INFO:cityseer.tools.graphs:Converting graph to dual.
INFO:cityseer.tools.graphs:Preparing dual nodes
INFO:cityseer.tools.graphs:Preparing dual edges (splitting and welding geoms)
INFO:cityseer.tools.io:Preparing node and edge arrays from networkX graph.
INFO:cityseer.graph:Edge R-tree built successfully with 177955 items.
INFO:cityseer.metrics.networks:Computing node centrality (simplest).
INFO:cityseer.metrics.networks:  Full: 2000m
INFO:cityseer.metrics.networks:Computing node centrality (simplest).
INFO:cityseer.metrics.networks:  Full: 2000m

The two networks have different edges, so feature IDs won’t match. Use a spatial join to pair each segment in the modified network with its nearest counterpart in the original.

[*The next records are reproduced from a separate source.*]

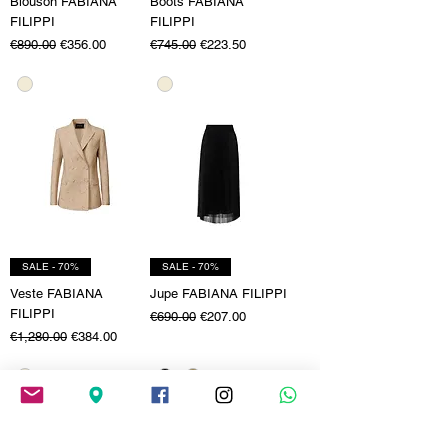
Blouson FABIANA
Boots FABIANA
FILIPPI
FILIPPI
Regular Price
Sale Price
Regular Price
Sale Price
€890.00
€356.00
€745.00
€223.50
SALE - 70%
SALE - 70%
Veste FABIANA
Jupe FABIANA FILIPPI
FILIPPI
Regular Price
Sale Price
€690.00
€207.00
Regular Price
Sale Price
€1,280.00
€384.00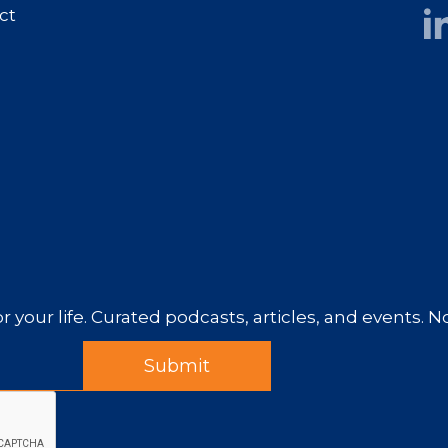
ct
r your life. Curated podcasts, articles, and events. 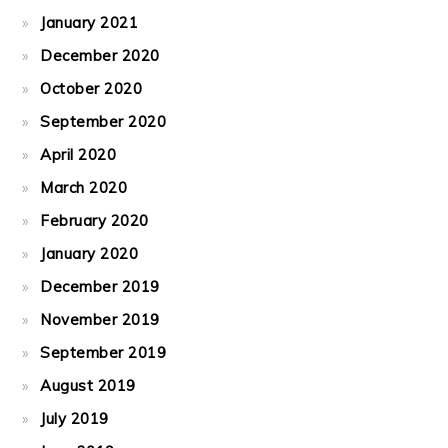
January 2021
December 2020
October 2020
September 2020
April 2020
March 2020
February 2020
January 2020
December 2019
November 2019
September 2019
August 2019
July 2019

A max_distance threshold (here 50m) avoids pairing segments that have no real match: new or deleted edges get NaN instead of being matched to something far away.

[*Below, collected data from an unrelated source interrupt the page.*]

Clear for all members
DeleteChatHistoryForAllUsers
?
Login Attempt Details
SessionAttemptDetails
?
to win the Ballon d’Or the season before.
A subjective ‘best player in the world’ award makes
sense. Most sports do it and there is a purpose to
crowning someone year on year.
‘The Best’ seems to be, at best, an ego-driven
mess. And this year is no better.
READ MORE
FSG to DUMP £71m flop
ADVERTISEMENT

# the dual network's geometry column is the primal edge (linestrings)
# create point-based GeoDataFrames for the spatial join using the node x/y
mod_pts = gpd.GeoDataFrame(
    {
        "betw_mod": nodes_gdf["cc_betweenness_2000_ang"].values,
        "primal_edge": nodes_gdf["primal_edge"].values,
    },
    geometry=gpd.points_from_xy(nodes_gdf["x"], nodes_gdf["y"]),
    crs=nodes_gdf.crs,
)
orig_pts = gpd.GeoDataFrame(
    {"betw_orig": orig_nodes_gdf["cc_betweenness_2000_ang"].values},
    geometry=gpd.points_from_xy(orig_nodes_gdf["x"], orig_nodes_gdf["y"]),
    crs=orig_nodes_gdf.crs,
)

# pair each modified segment with the nearest original segment
joined = gpd.sjoin_nearest(
    mod_pts,
    orig_pts,
    how="left",
    max_distance=50,
)

# drop duplicate matches and compute the difference
joined = joined[~joined.index.duplicated(keep="first")]
joined["delta_betw_2000_ang"] = joined["betw_mod"] - joined["betw_orig"]

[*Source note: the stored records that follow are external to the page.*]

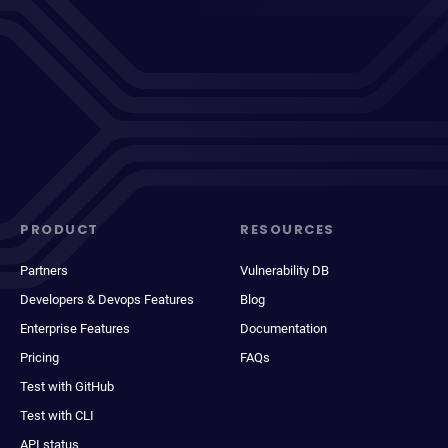
PRODUCT
RESOURCES
Partners
Vulnerability DB
Developers & Devops Features
Blog
Enterprise Features
Documentation
Pricing
FAQs
Test with GitHub
Test with CLI
API status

# restore line geometry for plotting
joined = joined.set_geometry("primal_edge")

Plot the difference. Positive values indicate segments that gained angular betweenness in the modified network; negative values indicate segments that lost it.

# save the result to a file for use in QGIS
# drop the point geometry column left over from the spatial join
# joined.drop(columns=["geometry"]).to_file("centrality_diff.gpkg")
fig, ax = plt.subplots(figsize=(8, 8))
fig.set_facecolor("#f7f7f7")

joined.plot(
    column="delta_betw_2000_ang",
    cmap="coolwarm",
    vmin=-20000,
    vmax=20000,
    linewidth=1,
    legend=True,
    legend_kwds={"shrink": 0.4},
    ax=ax,
)

ax.set_xlim(439000, 439500 + 2000)
ax.set_ylim(4473000, 4473500 + 2000)
ax.axis(False)
ax.set_title("Change in angular betweenness (2000m): modified minus original")
Text(0.5, 1.0, 'Change in angular betweenness (2000m): modified minus original')